AIM OF THE TASK: Below are the entries; transcribe them exactly and drop every picture.
──────────
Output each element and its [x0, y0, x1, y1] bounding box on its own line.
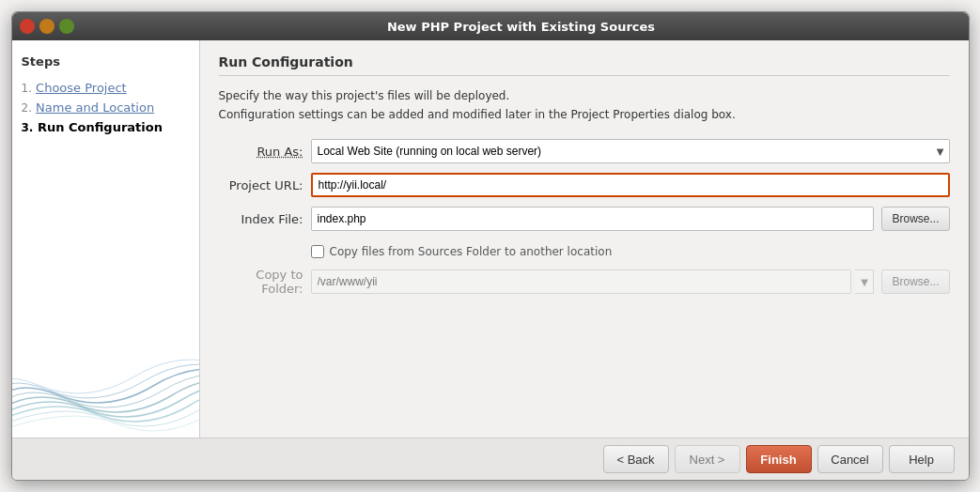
step-3-label: Run Configuration [38, 120, 163, 134]
index-file-input[interactable] [311, 207, 875, 231]
finish-button[interactable]: Finish [746, 445, 812, 473]
titlebar: New PHP Project with Existing Sources [12, 12, 969, 40]
project-url-row: Project URL: [219, 173, 950, 197]
step-1: 1. Choose Project [22, 78, 190, 98]
index-file-browse-button[interactable]: Browse... [881, 207, 949, 231]
form-area: Run As: Local Web Site (running on local… [219, 139, 950, 296]
main-panel: Run Configuration Specify the way this p… [200, 40, 969, 438]
window-controls [20, 19, 74, 34]
copy-checkbox-row: Copy files from Sources Folder to anothe… [311, 245, 950, 258]
steps-list: 1. Choose Project 2. Name and Location 3… [22, 78, 190, 137]
sidebar-heading: Steps [22, 54, 190, 69]
description-line2: Configuration settings can be added and … [219, 106, 950, 123]
main-window: New PHP Project with Existing Sources St… [11, 11, 970, 481]
sidebar: Steps 1. Choose Project 2. Name and Loca… [12, 40, 200, 438]
project-url-input[interactable] [311, 173, 950, 197]
minimize-button[interactable] [39, 19, 54, 34]
copy-folder-input [311, 269, 852, 294]
step-3: 3. Run Configuration [22, 117, 190, 137]
close-button[interactable] [20, 19, 35, 34]
run-as-select-wrapper: Local Web Site (running on local web ser… [311, 139, 950, 163]
index-file-label: Index File: [219, 212, 303, 226]
step-1-num: 1. [22, 82, 32, 95]
copy-folder-dropdown-arrow: ▼ [855, 269, 874, 294]
cancel-button[interactable]: Cancel [817, 445, 883, 473]
copy-checkbox-label: Copy files from Sources Folder to anothe… [330, 245, 613, 258]
copy-folder-browse-button: Browse... [881, 269, 949, 294]
next-button[interactable]: Next > [675, 445, 740, 473]
run-as-row: Run As: Local Web Site (running on local… [219, 139, 950, 163]
step-2-num: 2. [22, 101, 32, 115]
description-line1: Specify the way this project's files wil… [219, 87, 950, 104]
index-file-row: Index File: Browse... [219, 207, 950, 231]
step-1-link[interactable]: Choose Project [36, 81, 127, 95]
back-button[interactable]: < Back [603, 445, 669, 473]
copy-folder-label: Copy to Folder: [219, 268, 303, 296]
sidebar-decoration [12, 325, 200, 438]
step-3-num: 3. [22, 121, 34, 134]
step-2: 2. Name and Location [22, 98, 190, 117]
window-title: New PHP Project with Existing Sources [82, 20, 961, 34]
maximize-button[interactable] [59, 19, 74, 34]
panel-title: Run Configuration [219, 54, 950, 76]
run-as-select[interactable]: Local Web Site (running on local web ser… [311, 139, 950, 163]
project-url-label: Project URL: [219, 178, 303, 192]
run-as-label: Run As: [219, 145, 303, 159]
step-2-link[interactable]: Name and Location [36, 100, 154, 115]
copy-files-checkbox[interactable] [311, 245, 324, 258]
help-button[interactable]: Help [889, 445, 955, 473]
footer: < Back Next > Finish Cancel Help [12, 438, 969, 480]
copy-folder-input-wrapper: ▼ [311, 269, 875, 294]
copy-folder-row: Copy to Folder: ▼ Browse... [219, 268, 950, 296]
content-area: Steps 1. Choose Project 2. Name and Loca… [12, 40, 969, 438]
──────────
SOLUTION BELOW:
Output each element and its [x0, y0, x1, y1] bounding box on its own line.
step-3-label: Run Configuration [38, 120, 163, 134]
index-file-input[interactable] [311, 207, 875, 231]
finish-button[interactable]: Finish [746, 445, 812, 473]
titlebar: New PHP Project with Existing Sources [12, 12, 969, 40]
project-url-row: Project URL: [219, 173, 950, 197]
step-1: 1. Choose Project [22, 78, 190, 98]
index-file-browse-button[interactable]: Browse... [881, 207, 949, 231]
form-area: Run As: Local Web Site (running on local… [219, 139, 950, 296]
main-panel: Run Configuration Specify the way this p… [200, 40, 969, 438]
window-controls [20, 19, 74, 34]
copy-checkbox-row: Copy files from Sources Folder to anothe… [311, 245, 950, 258]
steps-list: 1. Choose Project 2. Name and Location 3… [22, 78, 190, 137]
sidebar-heading: Steps [22, 54, 190, 69]
description-line2: Configuration settings can be added and … [219, 106, 950, 123]
main-window: New PHP Project with Existing Sources St… [11, 11, 970, 481]
sidebar: Steps 1. Choose Project 2. Name and Loca… [12, 40, 200, 438]
project-url-input[interactable] [311, 173, 950, 197]
minimize-button[interactable] [39, 19, 54, 34]
copy-folder-input [311, 269, 852, 294]
step-3: 3. Run Configuration [22, 117, 190, 137]
close-button[interactable] [20, 19, 35, 34]
run-as-select-wrapper: Local Web Site (running on local web ser… [311, 139, 950, 163]
index-file-label: Index File: [219, 212, 303, 226]
step-1-num: 1. [22, 82, 32, 95]
copy-folder-dropdown-arrow: ▼ [855, 269, 874, 294]
cancel-button[interactable]: Cancel [817, 445, 883, 473]
copy-checkbox-label: Copy files from Sources Folder to anothe… [330, 245, 613, 258]
copy-folder-browse-button: Browse... [881, 269, 949, 294]
next-button[interactable]: Next > [675, 445, 740, 473]
run-as-row: Run As: Local Web Site (running on local… [219, 139, 950, 163]
step-2-num: 2. [22, 101, 32, 115]
description-line1: Specify the way this project's files wil… [219, 87, 950, 104]
index-file-row: Index File: Browse... [219, 207, 950, 231]
step-1-link[interactable]: Choose Project [36, 81, 127, 95]
back-button[interactable]: < Back [603, 445, 669, 473]
copy-folder-label: Copy to Folder: [219, 268, 303, 296]
sidebar-decoration [12, 325, 200, 438]
step-3-num: 3. [22, 121, 34, 134]
step-2: 2. Name and Location [22, 98, 190, 117]
window-title: New PHP Project with Existing Sources [82, 20, 961, 34]
maximize-button[interactable] [59, 19, 74, 34]
panel-title: Run Configuration [219, 54, 950, 76]
run-as-select[interactable]: Local Web Site (running on local web ser… [311, 139, 950, 163]
project-url-label: Project URL: [219, 178, 303, 192]
run-as-label: Run As: [219, 145, 303, 159]
step-2-link[interactable]: Name and Location [36, 100, 154, 115]
copy-files-checkbox[interactable] [311, 245, 324, 258]
help-button[interactable]: Help [889, 445, 955, 473]
footer: < Back Next > Finish Cancel Help [12, 438, 969, 480]
copy-folder-input-wrapper: ▼ [311, 269, 875, 294]
copy-folder-row: Copy to Folder: ▼ Browse... [219, 268, 950, 296]
content-area: Steps 1. Choose Project 2. Name and Loca… [12, 40, 969, 438]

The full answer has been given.